I think Mozilla's Pocket does this. Here's an article about it. It's light on details, so maybe there are better sources out there.

[–] [email protected] 1 points 1 year ago (1 children)

I mean, there's a difference between targeted ads which rely on a lot more data versus sponsored content which honestly, I didn't even know what based on preferences. It is fairly hodgepodge and I figured everyone saw the same thing. It never really interested me so I turned it off.

It's light on details as to how much preferences really play into those sponsored articles. Which you can turn off.

But targeted ads that are worth money require a lot more of a model. Advertisers won't pay for potshot ads if they can get better targeting elsewhere. Advertising simply isn't a good model.
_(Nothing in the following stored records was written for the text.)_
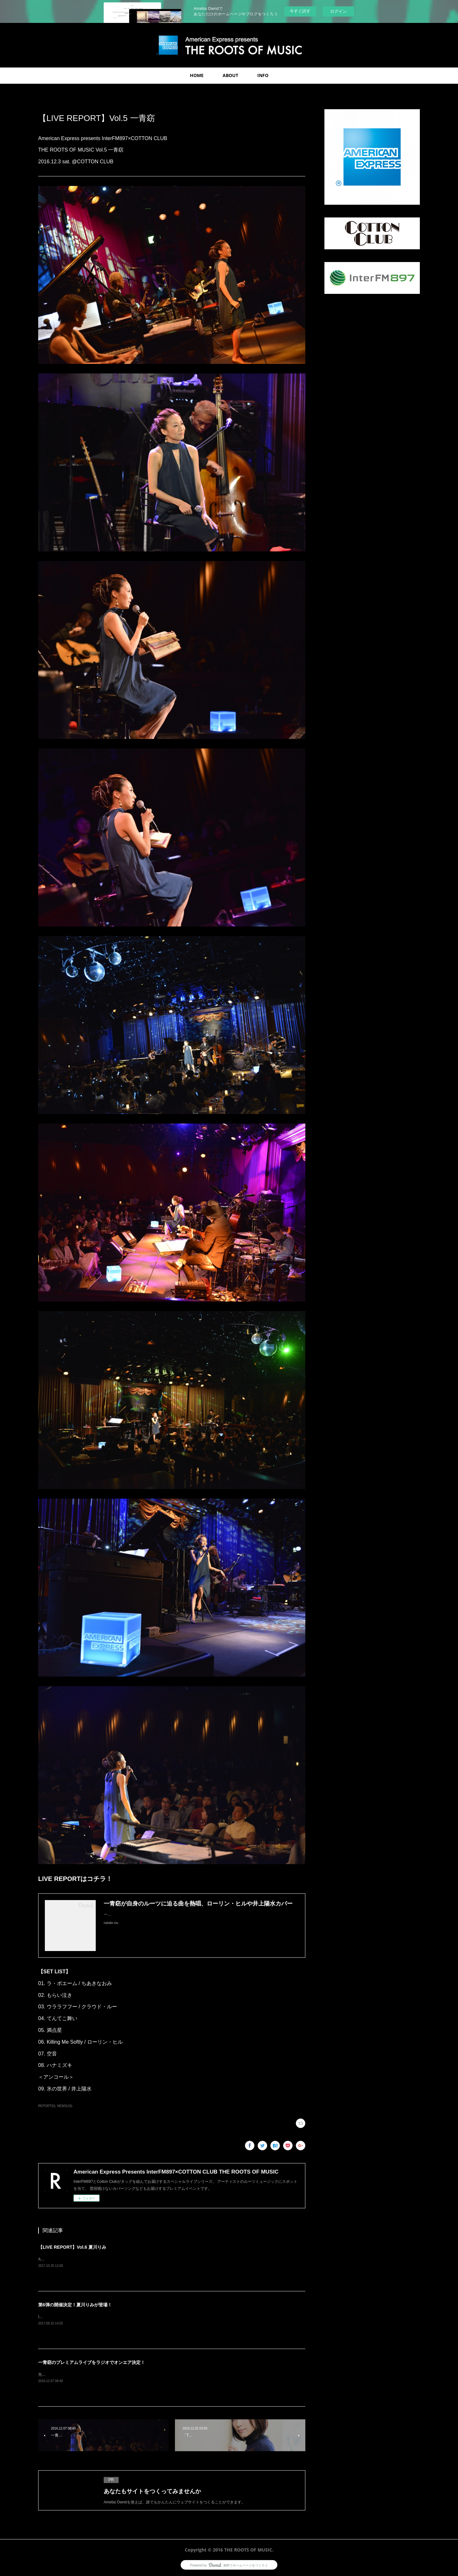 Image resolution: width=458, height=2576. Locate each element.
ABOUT (230, 75)
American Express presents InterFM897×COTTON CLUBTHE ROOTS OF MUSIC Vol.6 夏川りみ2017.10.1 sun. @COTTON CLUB (149, 2259)
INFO (262, 75)
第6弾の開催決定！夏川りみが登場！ (75, 2304)
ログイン (338, 11)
[–] sugar_in_your_tea 2 points 1 year ago

Browsers have access to all of your data and they don't need to guess based on cookies and whatnot if searches are from the same person. So naturally, a browser is the perfect place to mine personal data for advertising purposes. If the browser is open source, the treatment of ads can be audited to ensure no personal data is being leaked.

For example, if you frequently visit gaming related websites, then the browser will know to show you gaming related ads. Google would only be able to do that if you use their search engine or if enough of those sites opt in to sharing data with Google (e.g. amp links, Google Ad integration, etc). So Google's ads (or any other kind, for that matter) are by default less relevant because they have less information than something served by a browser.

The difference between doing it browser side vs server side is where privacy comes in. With server side (e.g. Google's method), your data is sent to Google and they can then do whatever they please with it (depending on jurisdiction and what laws apply). With browser side, your data stays on your machine, so it never needs to go to the browser vendor or advertisers, so it cannot get sold or used for anything outside of the browser. The only thing advertisers and browser vendors would know is how many times an ad was shown and how many times it was clicked on, and that could not be traced to you specifically unless you do something to opt in to that. That's it. No privacy violation.

So since browsers have access to more data than an advertising company would, they can be a lot more relevant. Browser vendors could pay users a bit to allow anonymous usage statistics to refine their model, but I don't think that's necessary.